Posts Tagged ‘living as citizens of heaven’

Cooperation not competition

August 31, 2019

Pentecost 12 – 2019

Luke 14:1 (2-6) 7-14

Marian Free

In the name of God who has no favourites. Amen.

I believe that in Japan and Korea today, children as young as four are enrolled in special schools designed to give them an advantage with regard to getting themselves into the right primary schools, which in turn will gain them entry into the high schools that will ensure their acceptance into university. A recent report on the ABC asked the question as to whether athletes in the future would be genetically selected – that is, would the Australian Institute of Sport choose children who were genetically equipped to run, to swim or to play tennis and begin to train them from a very early age . Instagram has just removed the “like” function from its app because too many young people were becoming distressed if their post did not compare favourably with those of others.
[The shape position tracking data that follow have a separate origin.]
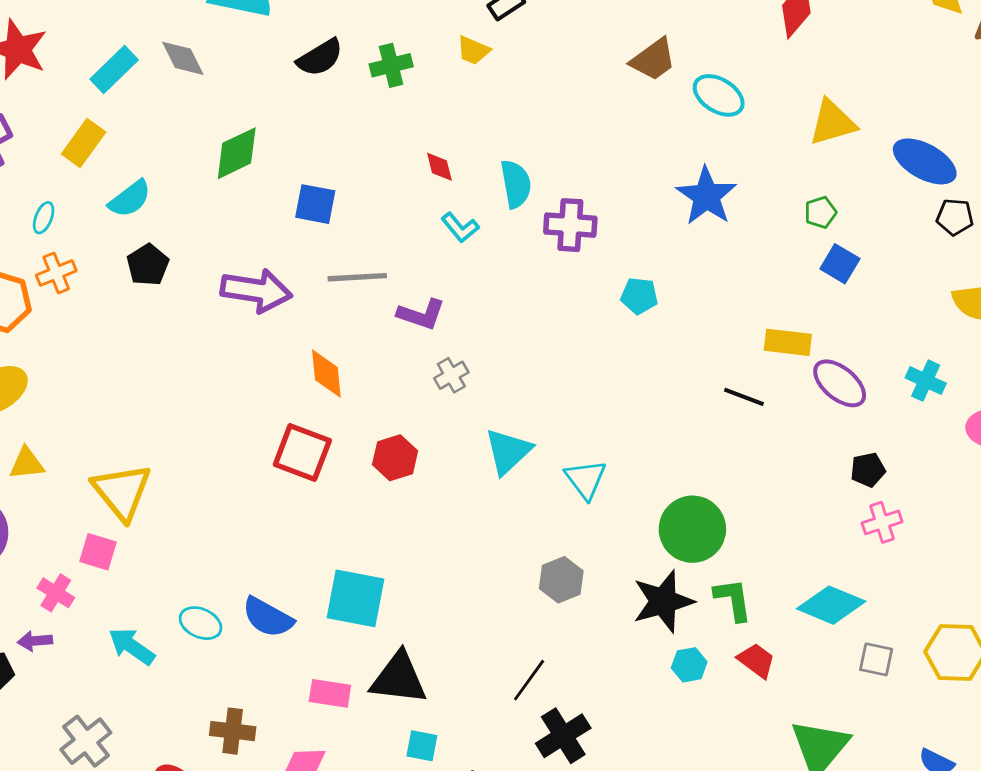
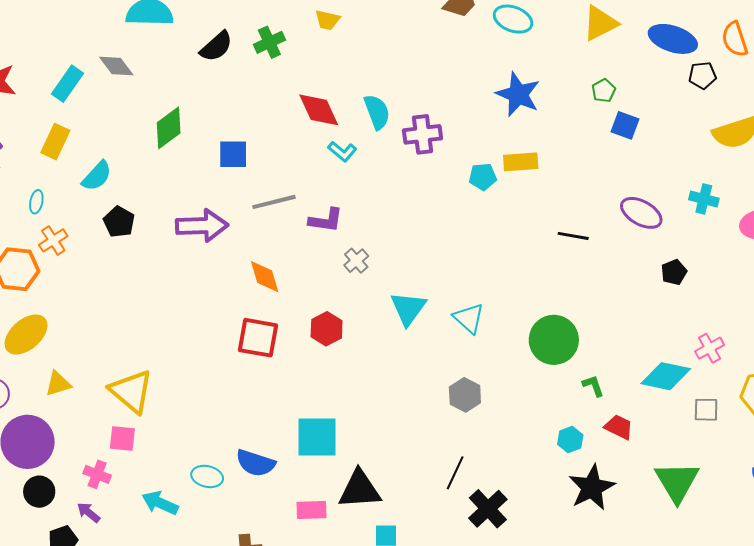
red diamond: (439, 167) -> (319, 110), size x1.8
yellow rectangle: (788, 342) -> (521, 162), moved
pink cross: (882, 522) -> (710, 348), moved
green L-shape: (733, 600) -> (593, 386), size x0.7
black star: (663, 601) -> (592, 488), moved
purple arrow: (35, 641) -> (89, 512), turned 55

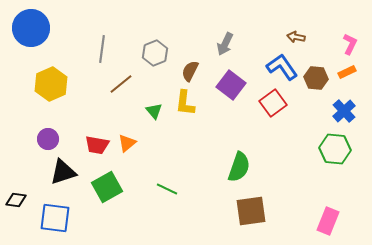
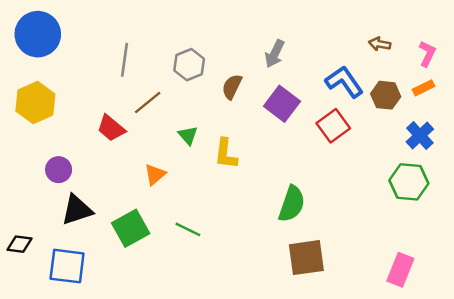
brown arrow: (296, 37) -> (380, 44), moved
yellow hexagon: (51, 84) -> (35, 102), moved
yellow L-shape: (185, 103) -> (226, 154), moved
red trapezoid: (97, 145) -> (111, 128), moved, turned 30
green line: (167, 189) -> (188, 229), moved

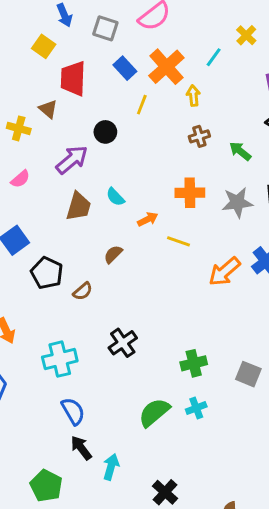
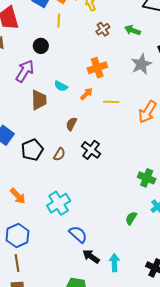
orange cross: (190, 193) -> (97, 68), moved
black pentagon: (47, 273) -> (32, 150), turned -30
black cross: (123, 343) -> (91, 150), moved
green cross: (194, 363) -> (147, 178), turned -36
green semicircle: (154, 412) -> (131, 218), size x0.6

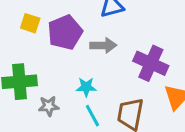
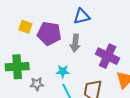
purple pentagon: (65, 32) -> (49, 34), turned 30
gray arrow: (103, 45) -> (75, 43), turned 96

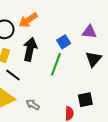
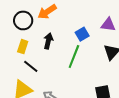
black arrow: (30, 49) -> (48, 41), size x0.7

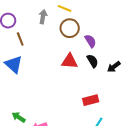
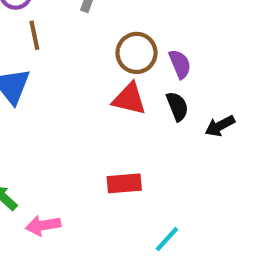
brown circle: (70, 28) -> (136, 53), moved
red rectangle: (91, 100) -> (124, 183), moved

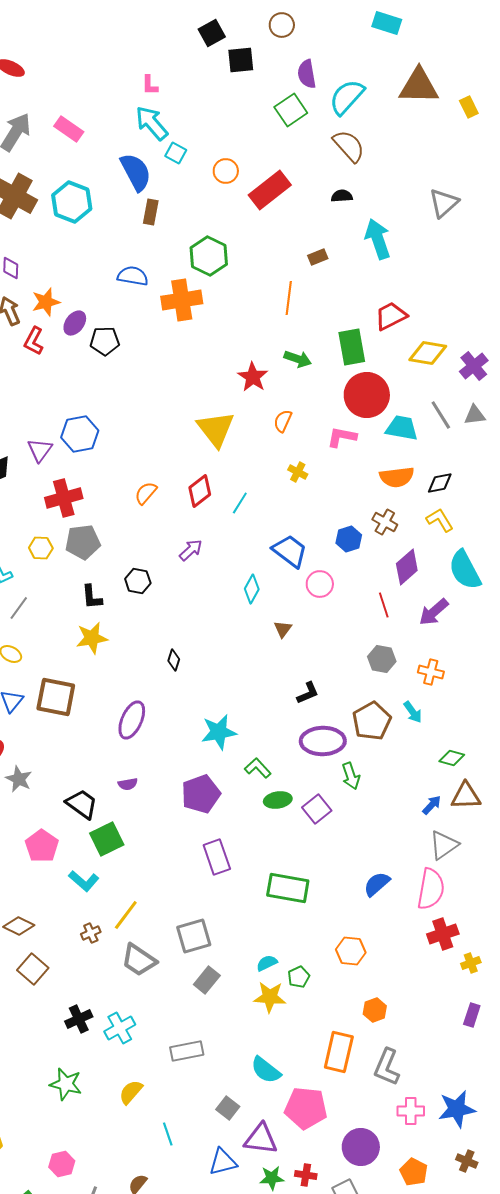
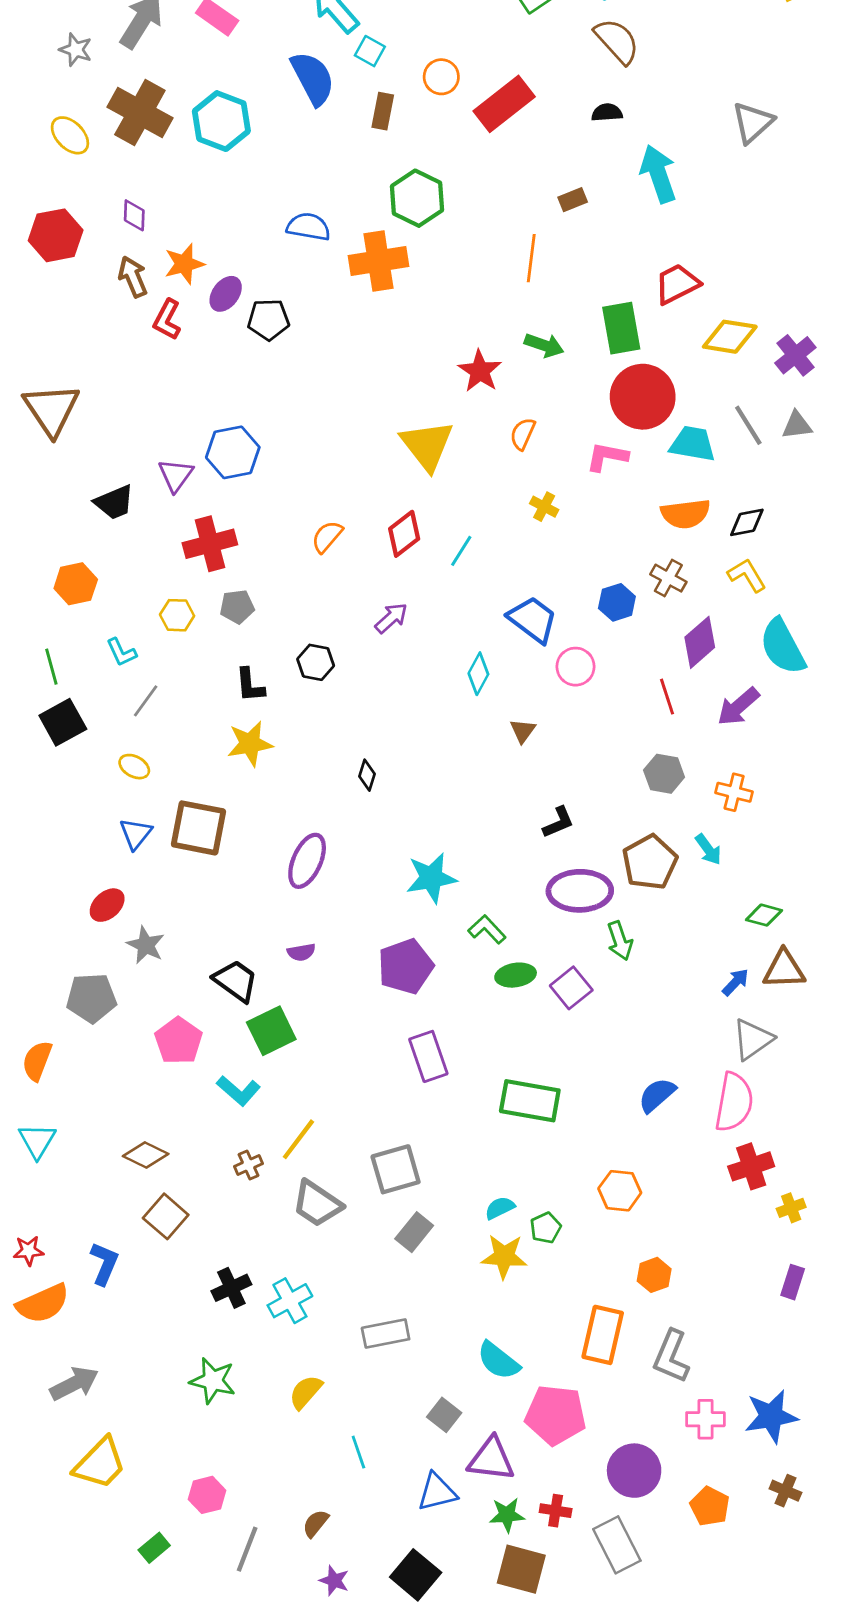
brown rectangle: (151, 212) -> (383, 111), moved
gray pentagon: (83, 542) -> (237, 607), size x0.7

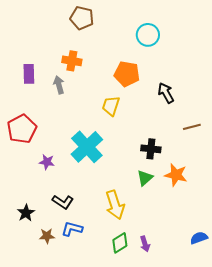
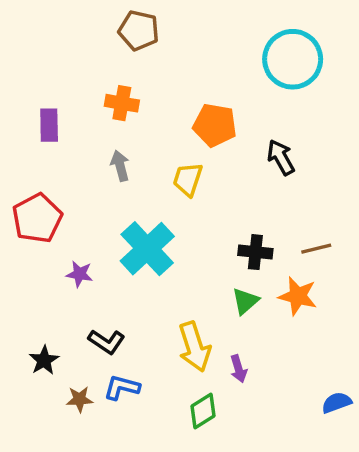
cyan circle: (148, 35) -> (293, 59), moved, size x1.5
gray arrow: (59, 85) -> (120, 166), moved
brown line: (192, 127) -> (316, 249), moved
purple arrow: (145, 244) -> (238, 369), moved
We live in a world that is dominated by competition, by a desire to prove ourselves, to enrich ourselves or to gain power for ourselves. Everyone, it seems, wants to be better than everyone else – whether it is a desire to fill our emptiness, to build our self-esteem or to expand our authority. Despite our relative wealth and education, we seem to be constantly anxious that we are not good enough, significant enough or clever enough and so we seek external signs to prove our worth to ourselves if not to others.

One of the consequences of such a competitive environment is a constant striving for what we are not or what we do not have rather than contentment with what is already ours. Another is the temptation to constantly judge ourselves against others, with the result that we feel a certain satisfaction when we come across someone who is not as fast, not as rich, not as fast as ourselves. Even worse is that coming first – in our careers, in our bank accounts, in our spheres of influence – very often comes at the expense of someone else. On an international level, on a national level and a community and personal level, competition for resources, means that few have more and many have less. At best competition leads to isolation and introversion and at worst competition leads to civil strife and to war, oppression and injustice.

In a recent speech, Sam Wells (the Vicar of St Martin’s in the Fields) pointed out that for too long we (the church) have concentrated on the things that make us different “where we have come from” or how we come to have a particular point of view . He suggests that our focus should instead be on what we what we have in common, in particular the belief that, as Paul suggests, “we are citizens of heaven” (Phil 3:20). Our focus, he claims, should not be on the past, but on the future and, in particular how that future impacts upon the present. By this he means that all of us, no matter what our theology or our place in the world should be trying to live now as we expect to live in heaven.

In Jesus’ time, as in ours, there was competition for status which, at a dinner party, determined where and next to whom one sat and whom one did or did not invite. Jesus turns both of these cultural norms on their head in today’s gospel. In the first instance he suggests that it is not our place to determine where we fit in a crowd of people. It is better not to measure ourselves against others as only the host (one assumes this is God) knows where we belong. Secondly, Jesus challenges those rich enough to hold a dinner party to invite those who will not increase his (her) status in the community, but to invite those who will not only compromise his (her) status, but who will be unable to return the favour.

A heavenly existence is one that refuses to be determined by the values of this world. It resists the temptation to pit one person against another or to determine where someone fits in a hierarchy of worth. A heavenly existence is inclusive of all people – rich and poor, clever and not so clever, great athletes and those who cannot play sport to save themselves. In heaven the marginalised, the differently abled, the refugee, the addict, the homeless will be welcomed along with everyone else. There will be no distinction.

When we truly understand that God’s love is not withheld from those whom we consider less deserving, when we realise that we are all invited to the heavenly banquet, we will accept that there are no places at God’s table, that everyone – those who have led exemplary lives and those that have not, those who have been conventionally “good” and those who have tested the boundaries will be seated together. And when we truly grasp that Jesus calls us to live our heavenly existence in the present, we will find it more and more difficult to make distinctions with or to measure ourselves against others.

A heavenly existence is one that enables us to see clearly and to recognise that, in common with everyone around us, that we have weaknesses as well as strengths, that a focus on material wealth might cover our spiritual poverty and that measuring ourselves and our achievements against those of others degrades both our self and the other.

A heavenly existence replaces competition with cooperation and enables us to see ourselves for who we are and to see the worth in every other person.